No. 10 – Al Ittihad Alexandria
- Position: Center
- League: Egyptian Basketball Super League

Personal information
- Born: May 9, 1995 (age 30) Giza, Egypt
- Listed height: 7 ft 0 in (2.13 m)
- Listed weight: 210 lb (95 kg)

Career information
- High school: West Oaks Academy (Orlando, Florida)
- College: Louisville (2014–2018)
- NBA draft: 2018: undrafted
- Playing career: 2018–present

Career history
- 2018–2022: Zamalek
- 2022–present: Al Ittihad Alexandria
- 2023: Al Ahly Tripoli

Career highlights
- BAL champion (2021); All-BAL First Team (2021); BAL Defensive Player of the Year (2021); BAL Sportsmanship Award (2022); BAL blocks leader (2021); Egyptian League MVP (2021); 3× Egyptian League champion (2019, 2021, 2024); Egyptian Cup winner (2024); Egyptian Cup MVP (2024); ACC All-Defensive Team (2018);

= Anas Mahmoud =

Egyptian basketball player (born 1995)

Anas Osama Mahmoud (أنس أسامة محمود; born May 9, 1995) is an Egyptian professional basketball player who plays for Al Ittihad Alexandria of the Egyptian Basketball Super League. He played college basketball at the University of Louisville. He represents the Egypt national basketball team.

==High school career==
Mahmoud attended West Oaks Academy in Orlando, Florida for his senior year of high school. After garnering interest from college programs such as Cincinnati, Minnesota, Georgia Tech, and Louisville, Mahmoud signed a letter of intent to play and study at the University of Louisville on April 22, 2014.

College recruiting information
| Name | Hometown | School | Height | Weight | Commit date |
| Anas Mahmoud C | Giza, Egypt | West Oaks Academy | 7 ft 0 in (2.13 m) | 200 lb (91 kg) | Mar 4, 2014 |
Recruit ratings: Scout: Rivals: 247Sports: (80)
Overall recruit ranking: 247Sports: 164, 15 (C) ESPN: 99, 12 (C)
Note: In many cases, Scout, Rivals, 247Sports, On3, and ESPN may conflict in their listings of height and weight.; In these cases, the average was taken. ESPN grades are on a 100-point scale.; Sources: "Louisville 2014 Basketball Commitments". Rivals. Retrieved 6 January 2017.; "2014 Louisville Commits". Scout. Retrieved 6 January 2017.; "2014 Player Commitments – Louisville". ESPN. Retrieved 6 January 2017.; "Scout.com Team Recruiting Rankings". Scout. Retrieved 6 January 2017.; "2014 Team Ranking". Rivals. Retrieved 6 January 2017.;

==College career==
Mahmoud enrolled at Louisville on June 30, 2014. In Mahmoud's freshman season, he played in 30 games and averaged 1.2 points, 1.4 rebounds, and 0.7 blocks per game in 7.9 minutes per game. Mahmoud's sophomore season was cut short by a foot injury in mid-February 2016.
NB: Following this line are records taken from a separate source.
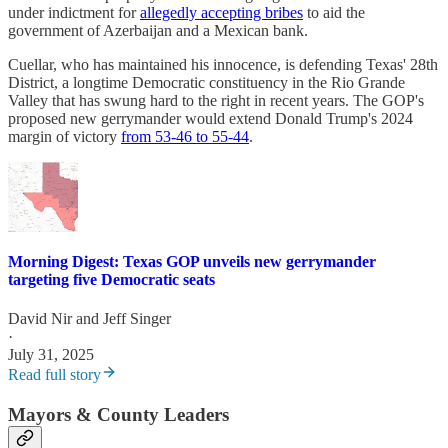
under indictment for
allegedly accepting bribes
to aid the
government of Azerbaijan and a Mexican bank.
Cuellar, who has maintained his innocence, is defending Texas' 28th
District, a longtime Democratic constituency in the Rio Grande
Valley that has swung hard to the right in recent years. The GOP's
proposed new gerrymander would extend Donald Trump's 2024
margin of victory
from 53-46 to 55-44
.
Morning Digest: Texas GOP unveils new gerrymander
targeting five Democratic seats
David Nir
and
Jeff Singer
·
July 31, 2025
Read full story
Mayors & County Leaders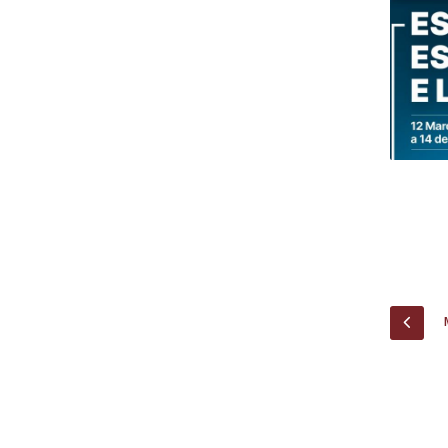
Research Centre of the Institute for
Political Studies
Centre for European Studies
PREV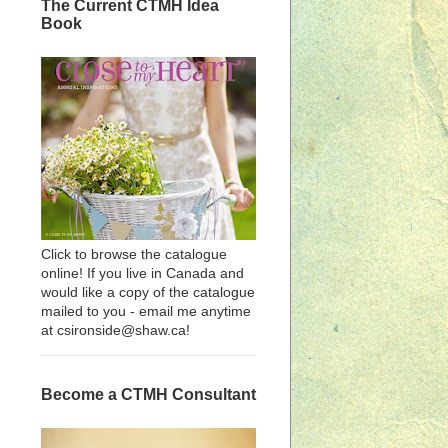
The Current CTMH Idea
Book
Click to browse the catalogue
online! If you live in Canada and
would like a copy of the catalogue
mailed to you - email me anytime
at csironside@shaw.ca!
Become a CTMH Consultant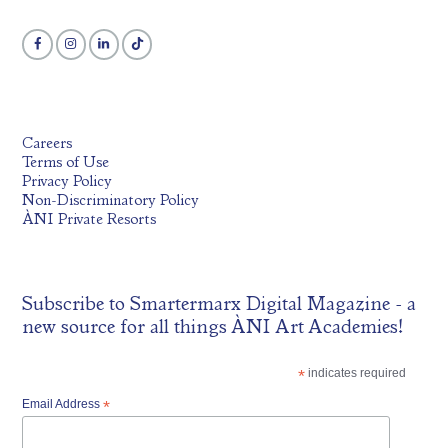
Careers
Terms of Use
Privacy Policy
Non-Discriminatory Policy
ÀNI Private Resorts
Subscribe to
Smartermarx Digital Magazine
- a
new source for all things ÀNI Art Academies!
*
indicates required
Email Address
*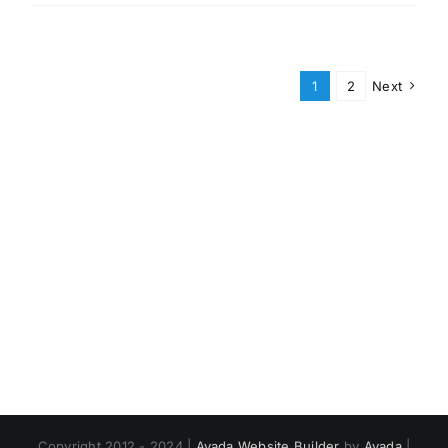
1
2
Next
Copyright 2012 - 2024 |
Avada Website Builder
by
Avada
|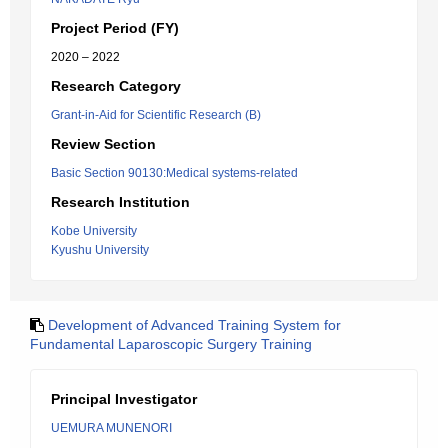
Project Period (FY)
2020 – 2022
Research Category
Grant-in-Aid for Scientific Research (B)
Review Section
Basic Section 90130:Medical systems-related
Research Institution
Kobe University
Kyushu University
Development of Advanced Training System for
Fundamental Laparoscopic Surgery Training
Principal Investigator
UEMURA MUNENORI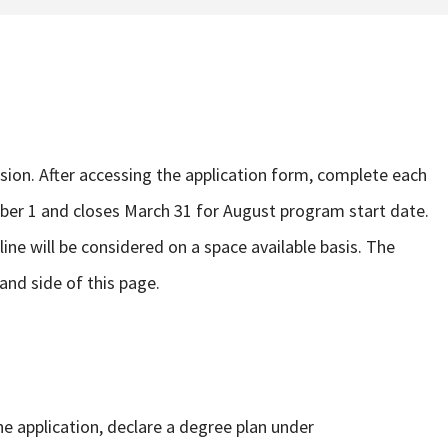
sion. After accessing the application form, complete each
er 1 and closes March 31 for August program start date.
line will be considered on a space available basis. The
hand side of this page.
e application, declare a degree plan under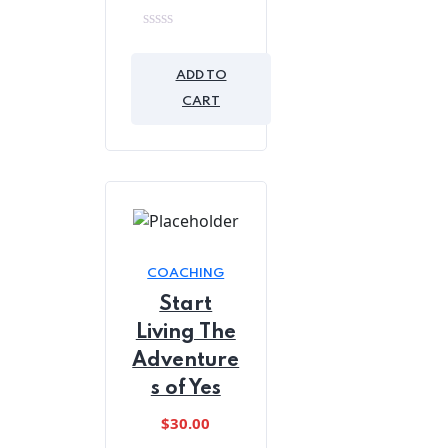
0
out
of
ADD TO
5
CART
COACHING
Start
Living The
Adventure
s of Yes
$
30.00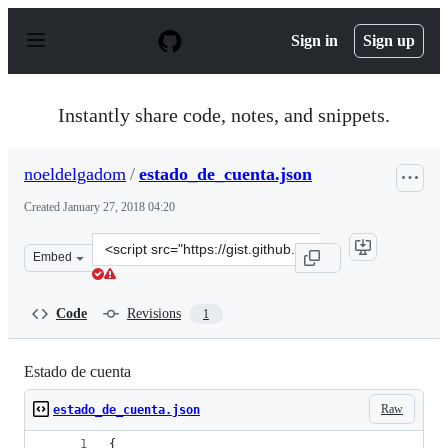
S
k
Sign in
Sign up
i
p
t
o
Instantly share code, notes, and snippets.
c
o
n
noeldelgadom
/
estado_de_cuenta.json
t
e
Created
January 27, 2018 04:20
n
t
Clone
Embed
this
repository
at
Code
Revisions
1
&lt;script
src=&quot;https://gist.github.com/noeldelgadom/41c2b8d
Estado de cuenta
Raw
estado_de_cuenta.json
{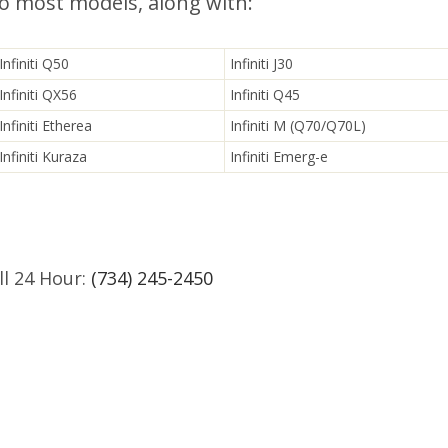
to most models, along with:
Infiniti Q50
Infiniti J30
Infiniti QX56
Infiniti Q45
Infiniti Etherea
Infiniti M (Q70/Q70L)
Infiniti Kuraza
Infiniti Emerg-e
l 24 Hour:
(734) 245-2450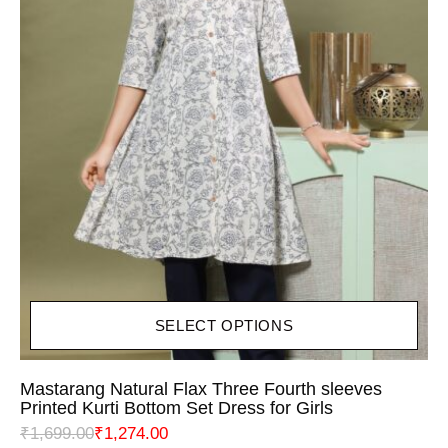
SELECT OPTIONS
Mastarang Natural Flax Three Fourth sleeves
Printed Kurti Bottom Set Dress for Girls
₹
1,699.00
₹
1,274.00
| Year | Team | GP | GS | MPG | FG% | 3P% | FT% | RPG | APG | SPG | BPG | PPG |
|---|---|---|---|---|---|---|---|---|---|---|---|---|
| 2014–15 | Louisville | 30 | 2 | 7.9 | .400 | .000 | .750 | 1.4 | .4 | .1 | .7 | 1.2 |
| 2015–16 | Louisville | 22 | 2 | 13.1 | .470 | .000 | .400 | 3.0 | .5 | .5 | 1.3 | 3.2 |
| 2016–17 | Louisville | 31 | 16 | 18.7 | .620 | .000 | .642 | 4.0 | .8 | .9 | 2.1 | 5.7 |
| 2017–18 | Louisville | 36 | 22 | 23.4 | .550 | .000 | .500 | 5.0 | 1.0 | .8 | 2.9 | 6.8 |

==Professional career==
After going undrafted in the 2018 NBA draft, Mahmoud signed with the Memphis Grizzlies for the NBA Summer League. On August 25, 2018, Mahmoud returned to Egypt to sign his first professional contract with Zamalek.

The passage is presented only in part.